バージニア・デ・メデイロスのポートレート
© Photo: Renata D’Almeida
Courtesy of Videobrasil Historical Archive
バージニア・デ・メデイロス《身体の埠頭》2015年、ビデオ、7分2秒
Courtesy of Videobrasil Historical Archive
バージニア・デ・メデイロス《セルジオとシモーネ》2009年、ビデオ、9分21秒
Courtesy of Videobrasil Historical Archive
バージニア・デ・メデイロス(1973年生まれ)は、フェミニズム、ジェンダーロール(性役割)、家父長制、性的規範性、そして差異を肯定しようとする生き方に取り組んでいる。ドキュメンタリーの戦略を覆し、単なる証言となる画像を超えて、現実と他者性を読み取り、表現する方法を見直す。《身体の埠頭(Cais do Corpo)》(2015年)は、2016年のオリンピックに向けてリオデジャネイロの港湾地域が「再生」している最中に制作され、人間を無視した都市の近代化という概念に立ち向かう社会的・政治的実践として、セックスワーカーの身体のパフォーマティヴィティ(遂行性)に注目している。第18回ビデオブラジル・フェスティバルで受賞した《セルジオとシモーネ(Sergio e Simone)》(2009年)では、サルヴァドールでとりわけ荒廃した地域に住むトランスジェンダーの女性シモーネが、クラック・コカインの過剰摂取後に、自分は人類を救うために神から遣わされたと信じるシス男性(生まれた時の性別と自認する性別が一致している男性)のセルジオへと変貌する様子を記録している。
クララ・イアンニのポートレート
© Photo : Videobrasil Historical Archive
クララ・イアンニ《具象主義から抽象主義へ》2017年、ビデオ、6分15秒
Courtesy of Videobrasil Historical Archive
クララ・イアンニ《自由な形》2013年、ビデオ・インスタレーション、7分14秒
Courtesy of Videobrasil Historical Archive
やはり2010年代のアート制作を特徴づけた別の基調テーマが、グローバル化した資本主義と脱植民地主義研究の文脈における時間、歴史、空間の認識である。クララ・イアンニ(1987年生まれ)は、その突出した例だ。ビデオ、インスタレーション、オブジェ、サイトスペシフィックな作品と様々なジャンルを行き来しながら制作した作品は、覇権的な歴史的言説に疑問を投げかけ、アートとイデオロギーと歴史の関係を検証し、政治的想像力のオルタナティブな様式を提案する装置を制作している。ビデオブラジル・ビエンナーレで展示された作品は、このプロジェクトの一例である。《具象主義から抽象主義へ(Do figurativismo ao abstracionismo)》(2017年)は、イアンニがサンパウロ・ビエンナーレ財団のアーカイブで行った調査をもとに、ブラジルの近代アートの制度化と、植民地時代の過去との間の力学を考察している。一方、《自由な形(Forma livre)》(2013年)は、1959年の暴動を想起させる。このとき、ブラジリアの建設における非人道的な労働条件に反対する労働者が虐殺された。ブラジルの建築における近代性の言説と、古風な社会的・政治的関係の持続とを結びつけている。
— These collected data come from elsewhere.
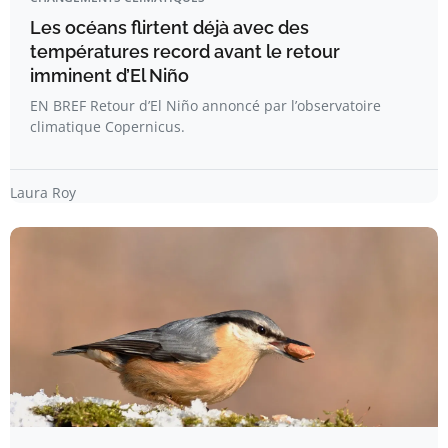
Les océans flirtent déjà avec des
températures record avant le retour
imminent d’El Niño
EN BREF Retour d’El Niño annoncé par l’observatoire
climatique Copernicus.
Laura Roy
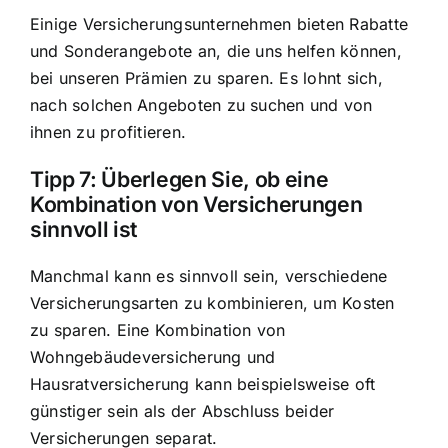
Einige Versicherungsunternehmen bieten Rabatte
und Sonderangebote an, die uns helfen können,
bei unseren Prämien zu sparen. Es lohnt sich,
nach solchen Angeboten zu suchen und von
ihnen zu profitieren.
Tipp 7: Überlegen Sie, ob eine
Kombination von Versicherungen
sinnvoll ist
Manchmal kann es sinnvoll sein, verschiedene
Versicherungsarten zu kombinieren, um Kosten
zu sparen. Eine Kombination von
Wohngebäudeversicherung und
Hausratversicherung kann beispielsweise oft
günstiger sein als der Abschluss beider
Versicherungen separat.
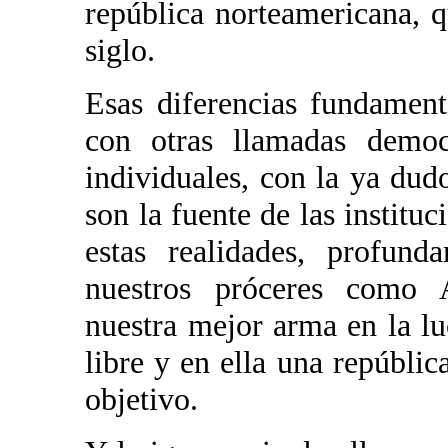
república norteamericana, q
siglo.
Esas diferencias fundament
con otras llamadas democ
individuales, con la ya du
son la fuente de las instituc
estas realidades, profun
nuestros próceres como 
nuestra mejor arma en la l
libre y en ella una repúblic
objetivo.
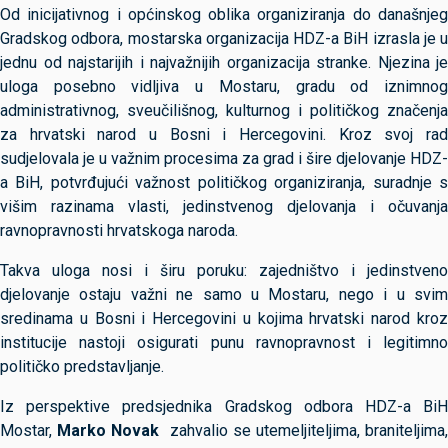
Od inicijativnog i općinskog oblika organiziranja do današnjeg
Gradskog odbora, mostarska organizacija HDZ-a BiH izrasla je u
jednu od najstarijih i najvažnijih organizacija stranke. Njezina je
uloga posebno vidljiva u Mostaru, gradu od iznimnog
administrativnog, sveučilišnog, kulturnog i političkog značenja
za hrvatski narod u Bosni i Hercegovini. Kroz svoj rad
sudjelovala je u važnim procesima za grad i šire djelovanje HDZ-
a BiH, potvrđujući važnost političkog organiziranja, suradnje s
višim razinama vlasti, jedinstvenog djelovanja i očuvanja
ravnopravnosti hrvatskoga naroda.
Takva uloga nosi i širu poruku: zajedništvo i jedinstveno
djelovanje ostaju važni ne samo u Mostaru, nego i u svim
sredinama u Bosni i Hercegovini u kojima hrvatski narod kroz
institucije nastoji osigurati punu ravnopravnost i legitimno
političko predstavljanje.
Iz perspektive predsjednika Gradskog odbora HDZ-a BiH
Mostar,
Marko Novak
zahvalio se utemeljiteljima, braniteljima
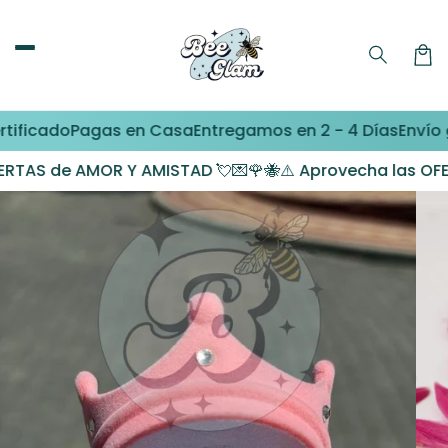
Ir
directamente
al contenido
Carri
do
Pagas en Casa
Entregamos en 2 - 4 Días
Envío gratis
AMOR Y AMISTAD 💘💌🌹🐝
⚠️ Aprovecha las OFERTAS de A
Ir
directamente
a la
información
del producto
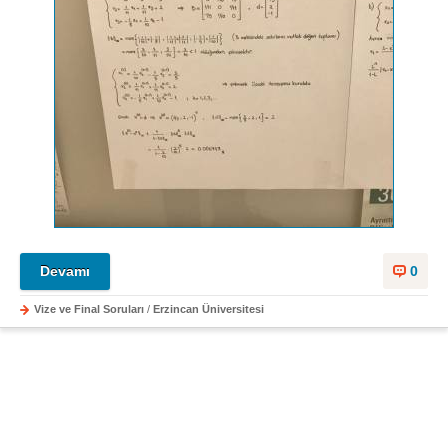
Devamı
0
Vize ve Final Soruları
/
Erzincan Üniversitesi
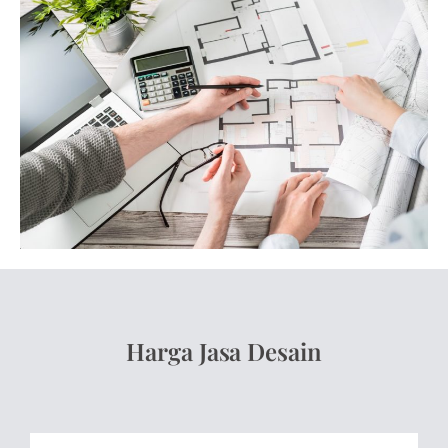
Harga Jasa Desain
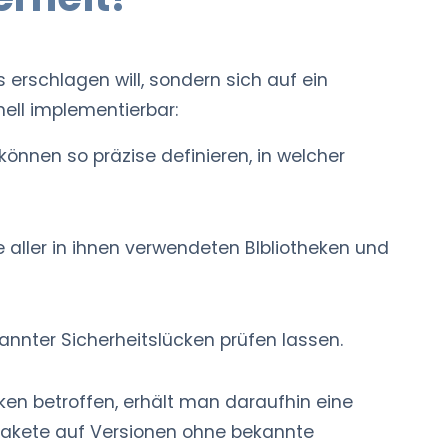
erschlagen will, sondern sich auf ein
nell implementierbar:
önnen so präzise definieren, in welcher
ller in ihnen verwendeten BIbliotheken und
annter Sicherheitslücken prüfen lassen.
en betroffen, erhält man daraufhin eine
pakete auf Versionen ohne bekannte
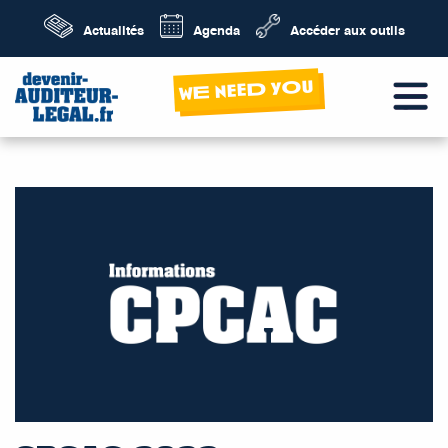
Actualités
Agenda
Accéder aux outils
wE neeD yOu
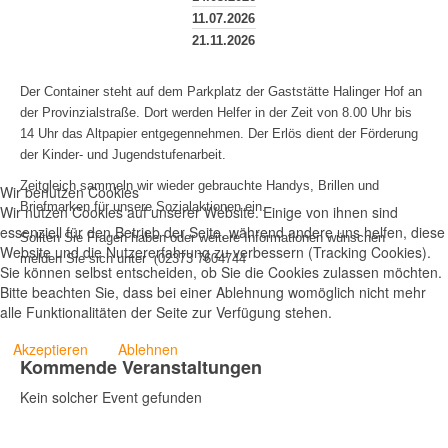
11.07.2026
21.11.2026
Der Container steht auf dem Parkplatz der Gaststätte Halinger Hof an
der Provinzialstraße. Dort werden Helfer in der Zeit von 8.00 Uhr bis
14 Uhr das Altpapier entgegennehmen. Der Erlös dient der Förderung
der Kinder- und Jugendstufenarbeit.
Zeitgleich sammeln wir wieder gebrauchte Handys, Brillen und
Wir benutzen Cookies
Briefmarken für unsere Sozialaktionen ein.
Wir nutzen Cookies auf unserer Website. Einige von ihnen sind
essenziell für den Betrieb der Seite, während andere uns helfen, diese
Sollten Sie Fragen haben oder weitere Informationen wünschen
Website und die Nutzererfahrung zu verbessern (Tracking Cookies).
melden Sie sich unter
(
02373 7604744
Sie können selbst entscheiden, ob Sie die Cookies zulassen möchten.
Bitte beachten Sie, dass bei einer Ablehnung womöglich nicht mehr
alle Funktionalitäten der Seite zur Verfügung stehen.
Akzeptieren
Ablehnen
Kommende Veranstaltungen
Kein solcher Event gefunden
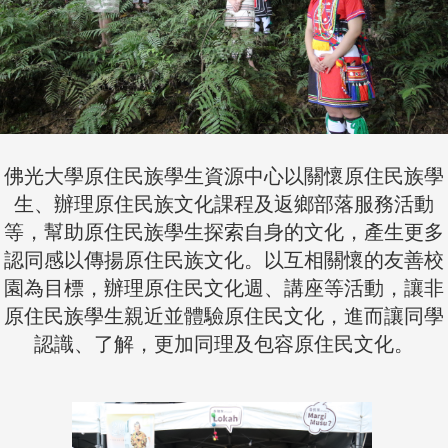
佛光大學原住民族學生資源中心以關懷原住民族學
生、辦理原住民族文化課程及返鄉部落服務活動
等，幫助原住民族學生探索自身的文化，產生更多
認同感以傳揚原住民族文化。以互相關懷的友善校
園為目標，辦理原住民文化週、講座等活動，讓非
原住民族學生親近並體驗原住民文化，進而讓同學
認識、了解，更加同理及包容原住民文化。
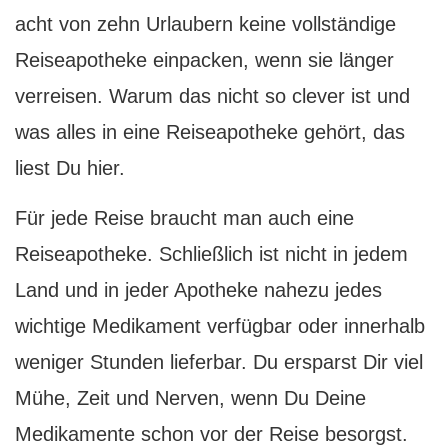
acht von zehn Urlaubern keine vollständige
Reiseapotheke einpacken, wenn sie länger
verreisen. Warum das nicht so clever ist und
was alles in eine Reiseapotheke gehört, das
liest Du hier.
F
ür jede Reise braucht man auch eine
Reiseapotheke. Schließlich ist nicht in jedem
Land und in jeder Apotheke nahezu jedes
wichtige Medikament verfügbar oder innerhalb
weniger Stunden lieferbar. Du ersparst Dir viel
Mühe, Zeit und Nerven, wenn Du Deine
Medikamente schon vor der Reise besorgst.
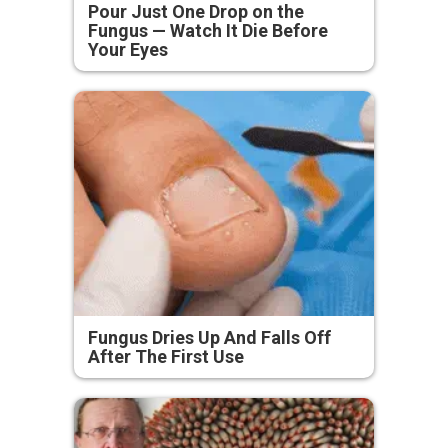
Pour Just One Drop on the
Fungus — Watch It Die Before
Your Eyes
Fungus Dries Up And Falls Off
After The First Use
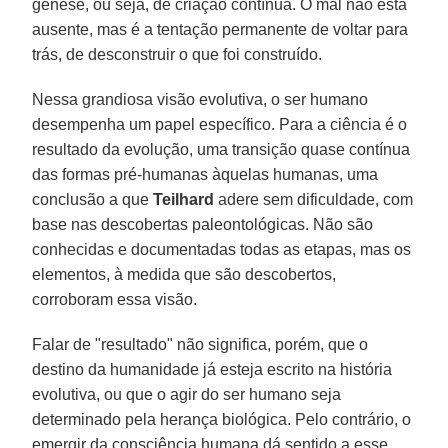
gênese, ou seja, de criação contínua. O mal não está
ausente, mas é a tentação permanente de voltar para
trás, de desconstruir o que foi construído.
Nessa grandiosa visão evolutiva, o ser humano
desempenha um papel específico. Para a ciência é o
resultado da evolução, uma transição quase contínua
das formas pré-humanas àquelas humanas, uma
conclusão a que
Teilhard
adere sem dificuldade, com
base nas descobertas paleontológicas. Não são
conhecidas e documentadas todas as etapas, mas os
elementos, à medida que são descobertos,
corroboram essa visão.
Falar de "resultado" não significa, porém, que o
destino da humanidade já esteja escrito na história
evolutiva, ou que o agir do ser humano seja
determinado pela herança biológica. Pelo contrário, o
emergir da consciência humana dá sentido a esse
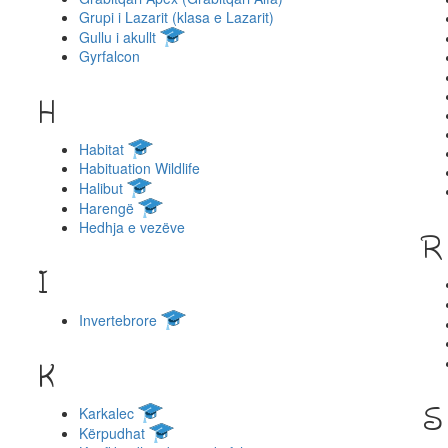
Grupi i Lazarit (klasa e Lazarit)
Gullu i akullt
Gyrfalcon
H
Habitat
Habituation Wildlife
Halibut
Harengë
Hedhja e vezëve
R
I
Invertebrore
K
S
Karkalec
Kërpudhat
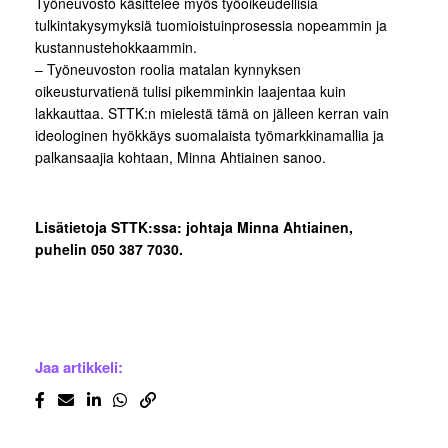
Työneuvosto käsittelee myös työoikeudellisia
tulkintakysymyksiä tuomioistuinprosessia nopeammin ja
kustannustehokkaammin.
– Työneuvoston roolia matalan kynnyksen
oikeusturvatienä tulisi pikemminkin laajentaa kuin
lakkauttaa. STTK:n mielestä tämä on jälleen kerran vain
ideologinen hyökkäys suomalaista työmarkkinamallia ja
palkansaajia kohtaan, Minna Ahtiainen sanoo.
Lisätietoja STTK:ssa: johtaja Minna Ahtiainen,
puhelin 050 387 7030.
Jaa artikkeli:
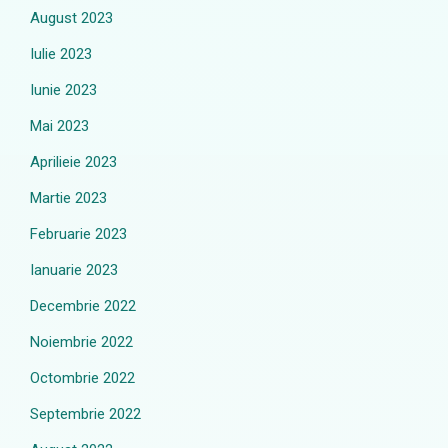
August 2023
Iulie 2023
Iunie 2023
Mai 2023
Aprilieie 2023
Martie 2023
Februarie 2023
Ianuarie 2023
Decembrie 2022
Noiembrie 2022
Octombrie 2022
Septembrie 2022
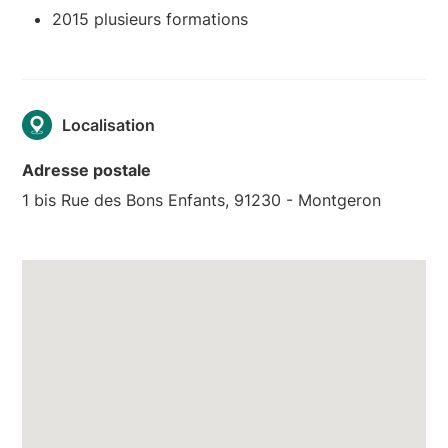
2015 plusieurs formations
Localisation
Adresse postale
1 bis Rue des Bons Enfants, 91230 - Montgeron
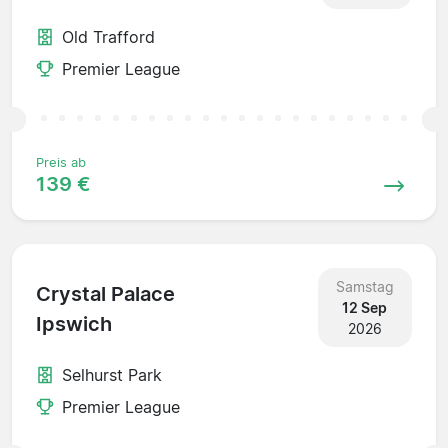
Old Trafford
Premier League
Preis ab
139 €
Samstag
Crystal Palace
12 Sep
Ipswich
2026
Selhurst Park
Premier League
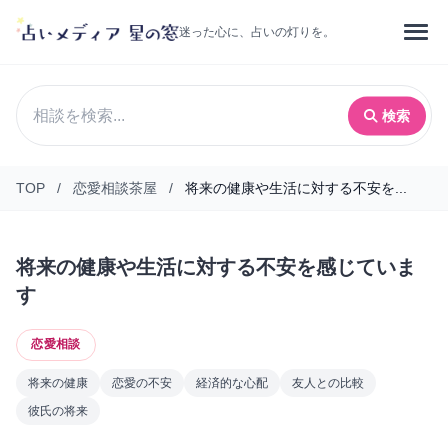
迷った心に、占いの灯りを。
検索
TOP
/
恋愛相談茶屋
/
将来の健康や生活に対する不安を...
将来の健康や生活に対する不安を感じていま
す
恋愛相談
将来の健康
恋愛の不安
経済的な心配
友人との比較
彼氏の将来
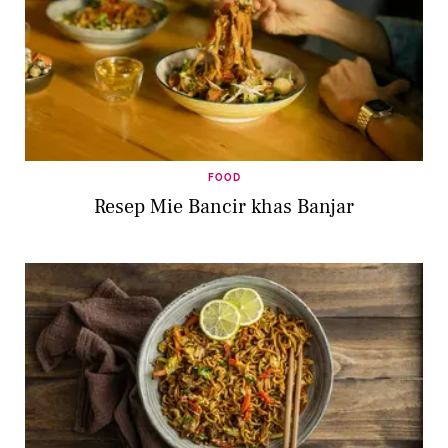
FOOD
Resep Mie Bancir khas Banjar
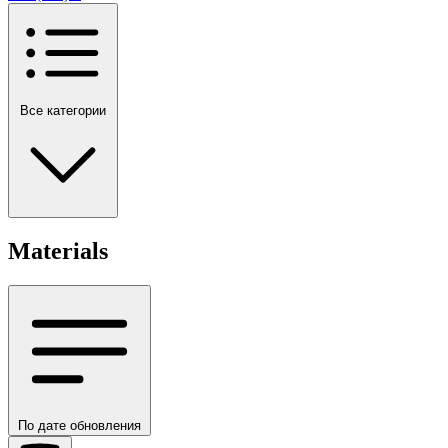
Все категории
Materials
По дате обновления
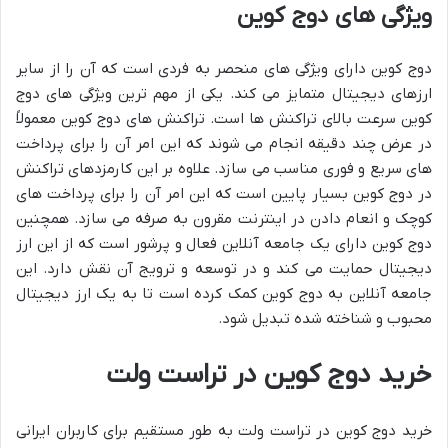
ویژگی های دوج کوین
دوج کوین دارای ویژگی های منحصر به فردی است که آن را از سایر
ارزهای دیجیتال متمایز می کند. یکی از مهم ترین ویژگی های دوج
کوین سرعت بالای تراکنش ها است. تراکنش های دوج کوین معمولاً
در عرض چند دقیقه انجام می شوند که این امر آن را برای پرداخت
های سریع و فوری مناسب می سازد. علاوه بر این کارمزدهای تراکنش
در دوج کوین بسیار پایین است که این امر آن را برای پرداخت های
کوچک و انعام دادن در اینترنت مقرون به صرفه می سازد. همچنین
دوج کوین دارای یک جامعه آنلاین فعال و پرشور است که از این ارز
دیجیتال حمایت می کند و در توسعه و ترویج آن نقش دارد. این
جامعه آنلاین به دوج کوین کمک کرده است تا به یک ارز دیجیتال
محبوب و شناخته شده تبدیل شود.
خرید دوج کوین در تراست ولت
خرید دوج کوین در تراست ولت به طور مستقیم برای کاربران ایرانی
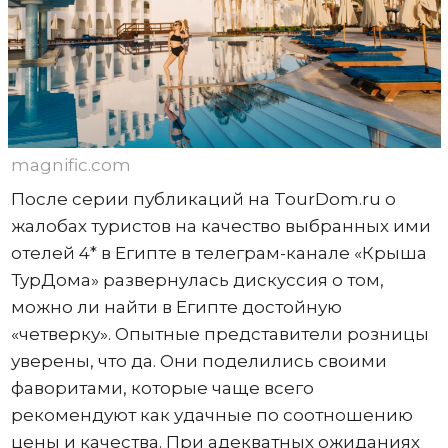
magnific.com
После серии публикаций на TourDom.ru о
жалобах туристов на качество выбранных ими
отелей 4* в Египте в телеграм-канале «Крыша
ТурДома» развернулась дискуссия о том,
можно ли найти в Египте достойную
«четверку». Опытные представители розницы
уверены, что да. Они поделились своими
фаворитами, которые чаще всего
рекомендуют как удачные по соотношению
цены и качества. При адекватных ожиданиях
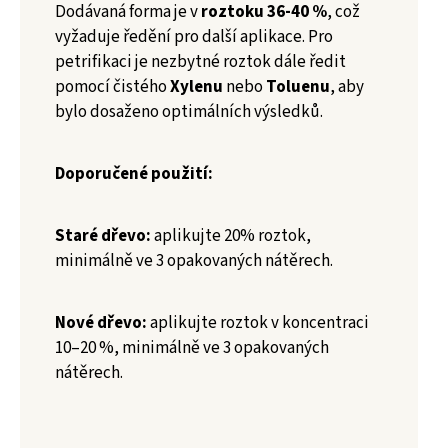
Dodávaná forma je v
roztoku 36-40 %
, což
vyžaduje ředění pro další aplikace. Pro
petrifikaci je nezbytné roztok dále ředit
pomocí čistého
Xylenu
nebo
Toluenu
, aby
bylo dosaženo optimálních výsledků.
Doporučené použití:
Staré dřevo:
aplikujte 20% roztok,
minimálně ve 3 opakovaných nátěrech.
Nové dřevo:
aplikujte roztok v koncentraci
10–20 %, minimálně ve 3 opakovaných
nátěrech.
これらのアーティストとその作品は全体として、ブラジルのコンテキストにおけるビデオアートの独自の強さを見せている。特に、女性が主導して反体制的、実験的、政治的な関与を持って制作を行うメディアとして、確かな力強さを実感させる。
ソランジュ・オリヴェイラ・ファルカス
ビデオブラジル文化協会(Associação Cultural Videobrasil)の創設者であり、アーティスティック・ディレクターを務める。この協会は、グローバル・サウスで制作された広範なビデオアート・コレクションを管理し、国際的なパートナーシップによる現代アートのイベントを開催している。ファルカスは1983年からビエンナーレ・セスク・ビデオブラジルのアーティスティック・ディレクターを務め、国際ビエンナーレ協会の理事でもある。2017年にはモンブラン・アーツ・パトロネージュ賞(Montblanc Arts Patronage Award)、2004年にはセルジオ・モッタ賞(Sergio Motta Award)を受賞した。過去40年にわたり、インドネシア、ポルトガル、ロシア、韓国、アラブ首長国連邦など数カ国で展覧会、フェスティバル、ビエンナーレのキュレーターを務め、世界中のアートイベントや文化施設が主催する賞の審査委員を務めている。